I’ve just returned from a meeting of the free-market Mont Pelerin Society in Morocco, the first time this laissez-faire group has met in the Arab world. The meeting itself was fascinating, and I’ll have more to say about that. But for the moment, a comment on the trip home, which left me yearning — not for the first time — for more private sector ingenuity not only in foreign lands, but at American airports.
I can remember a time when going to the airport was enjoyable. Incredible as it now seems, I used to look forward to it. Arriving at the airport was a prelude to adventure, or a welcoming portal for returning home. You often had to wait in lines, but you were not required to surrender an inordinate measure of human dignity. There wasn’t all that much reason to wonder if someone had mistaken you and your fellow travelers for a herd of cattle. These days, it’s all too common to exit the airport feeling like you’ve just escaped from the chain gang.
The specific airport I went through on this trip was New York’s JFK, though it would be unfair to focus solely on JFK when much the same goes on at every major U.S. airport I’m familiar with. In this instance, I got lucky on the immigration line, which for U.S. citizens, though not for hapless foreigners, was mercifully short. But I was foolish enough to require a connecting flight. For that, in the perpetual hodge-podge-cum-construction-site that is Kennedy Airport, it is necessary to exit one terminal and go through security clearance in another. Apparently it is a matter of continuing surprise to the Transportation Security Administration that airplane passengers turn up in the numbers they do; either that, or the TSA calculates cost-efficiency with a lot more regard for its own convenience than that of the folks who spend millions of man hours every year juggling their carry-on luggage in its lines.
Note — I’m not protesting the wholesale imposition of security checks, though many good articles have been written by now on how the TSA might better spend its resources zeroing in on the likeliest threats, and less on frisking pre-teens and great-grandmothers. I’m simply wondering if, given the TSA’s general approach to security, there might be ways to make it less absurdly onerous for the passengers the federal government is presumably trying to serve.
Clearing security in this instance meant joining a queue that stretched the length of the terminal’s main hall, and then inching along to the place where tickets and identification were checked. There, the real line began — with the preliminary line feeding into one of those zig-zag rope corrals in which you become part of a big rectangle packed solidly with humanity, shuffling first one direction, then reversing course, winding toward the actual security check.

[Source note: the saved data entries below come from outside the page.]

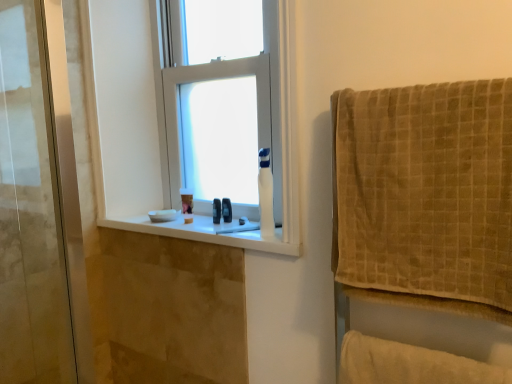 Question: Considering their positions, is beige textured towel at right located in front of or behind white plastic window at center?

Choices:
 (A) behind
 (B) front

Answer: (B)

Question: Is point (428, 210) positioned closer to the camera than point (246, 190)?

Choices:
 (A) farther
 (B) closer

Answer: (B)

Question: Which is nearer to the white glossy window sill at center?

Choices:
 (A) black rubber ring at window
 (B) beige soft towel at lower right
 (C) beige textured towel at right
 (D) white glossy toilet paper at center
 (E) white plastic window at center

Answer: (D)

Question: Which object is the farthest from the white plastic window at center?

Choices:
 (A) beige textured towel at right
 (B) beige soft towel at lower right
 (C) white glossy window sill at center
 (D) black rubber ring at window
 (E) white glossy toilet paper at center

Answer: (B) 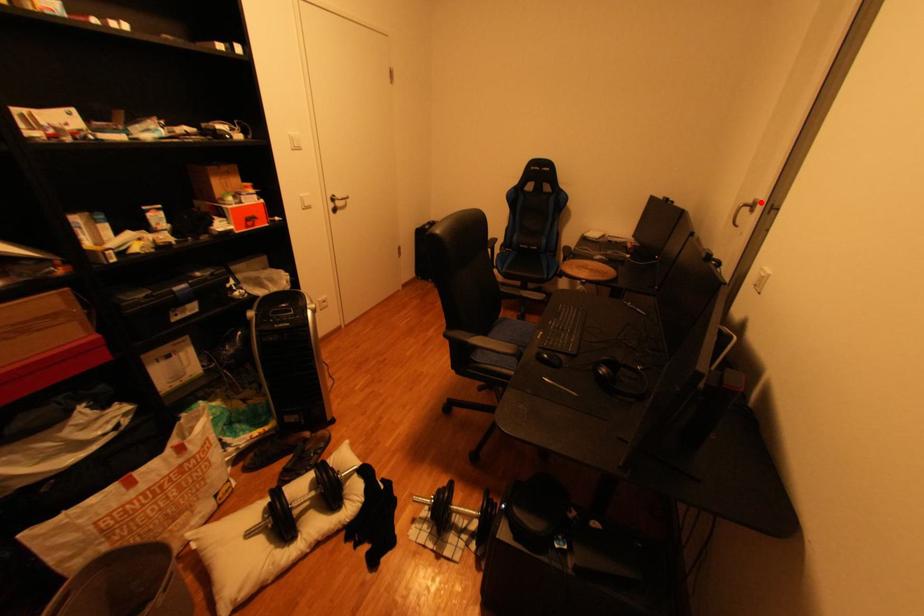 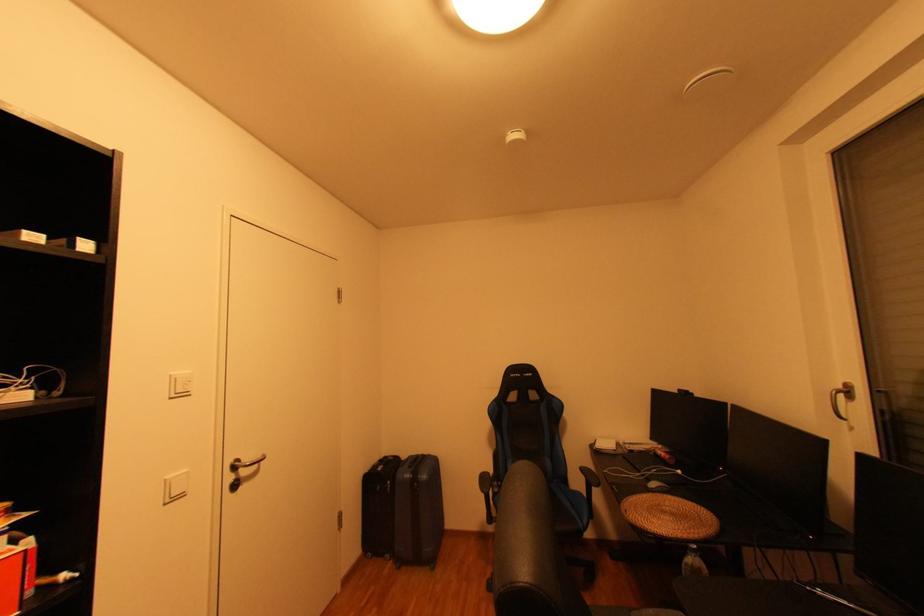 In the second image, find the point that corresponds to the highlighted location in the first image.

(849, 387)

After 45 minutes of that, you finally arrive at the tubs. Those would be the grimy plastic tubs, stacked in somewhat random locations near the x-ray machine conveyor belt, which you are expected to pry loose, align on the belt, fill with your belongings and steer into the x-ray machine — while moving along at a reasonable clip (on this occasion, someone’s carry-on bag jammed at the entrance to the x-ray; the passenger had already walked through the checkpoint, and it took a while for the nearest, yawning security official to notice and stroll over to clear the conveyor belt).